WORK ITEM:
Filter the lines below, keeping each one that holds "phpBB".

= Beginning of Section =

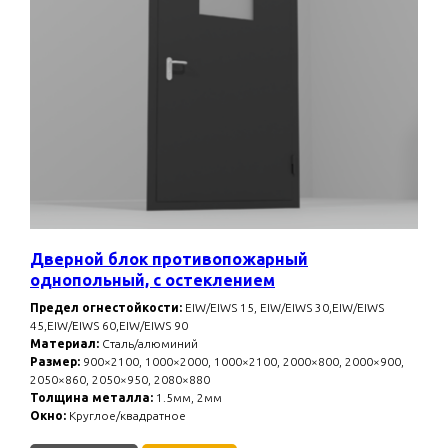
Дверной блок противопожарный
однопольный, с остеклением
Предел огнестойкости:
EIW/EIWS 15, EIW/EIWS 30,EIW/EIWS
45,EIW/EIWS 60,EIW/EIWS 90
Материал:
Сталь/алюминий
Размер:
900×2100, 1000×2000, 1000×2100, 2000×800, 2000×900,
2050×860, 2050×950, 2080×880
Толщина металла:
1.5мм, 2мм
Окно:
Круглое/квадратное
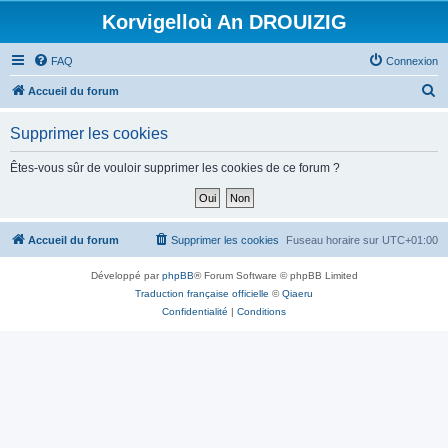
Korvigelloù An DROUIZIG
FAQ
Connexion
R
Accueil du forum
e
Supprimer les cookies
c
h
Êtes-vous sûr de vouloir supprimer les cookies de ce forum ?
e
r
c
Accueil du forum
Supprimer les cookies
Fuseau horaire sur
UTC+01:00
h
Développé par
phpBB
® Forum Software © phpBB Limited
e
Traduction française officielle
©
Qiaeru
r
Confidentialité
|
Conditions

= End of Section =

ANSWER SPACE:
phpBB
® Forum Software © phpBB Limited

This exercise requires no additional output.